List or Lie?

Here’s how ‘best places to work’ lists are put together – and what editors don’t want you to know. 

The annual  carnival of “best places to work” lists has just kicked off with Fortune magazine’s  “100 Best Companies to Work For.” The list celebrates benefits and activities that are often unrelated to productivity or career advancement.  Boston Consulting Group lets you do work for Save the Children. Zappos.com strives for a culture that’s fun with a little weirdness.

Hooray for BCG and Zappos and the other 98. But what do these very fringe benefits have to do with the point of working: getting paid well and equitably; having opportunities to advance; and growing  professionally without  compromising your underlying motivation for working – supporting and enjoying your family and your life? 

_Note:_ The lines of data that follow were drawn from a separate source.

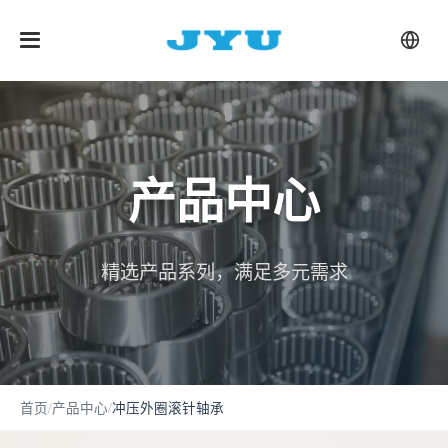
产品中心
精选产品系列，满足多元需求
首页
/
产品中心
/
冲压外圈滚针轴承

Here’s what the editors of Fortune and scores of other publications don’t want you to know about their lists: they focus on soft benefits because they don’t bother with the hard numbers.

I’ve previously written about the shady methodology of many “best place to work” lists.

Who am I to criticize? Someone who helped start the entire craze for such lists. I’ve been designing and managing “best places to work” lists since 1998, starting with the Top 25 Companies for Executive Women list for Working Woman magazine. Right now, my firm, Wilson-Taylor Associates, Inc., is in the middle of the Accounting MOVE Project for the American Society of Women Accountants and the American Woman’s Society of CPA’s.

Here’s what editors don’t want you to know about their lists.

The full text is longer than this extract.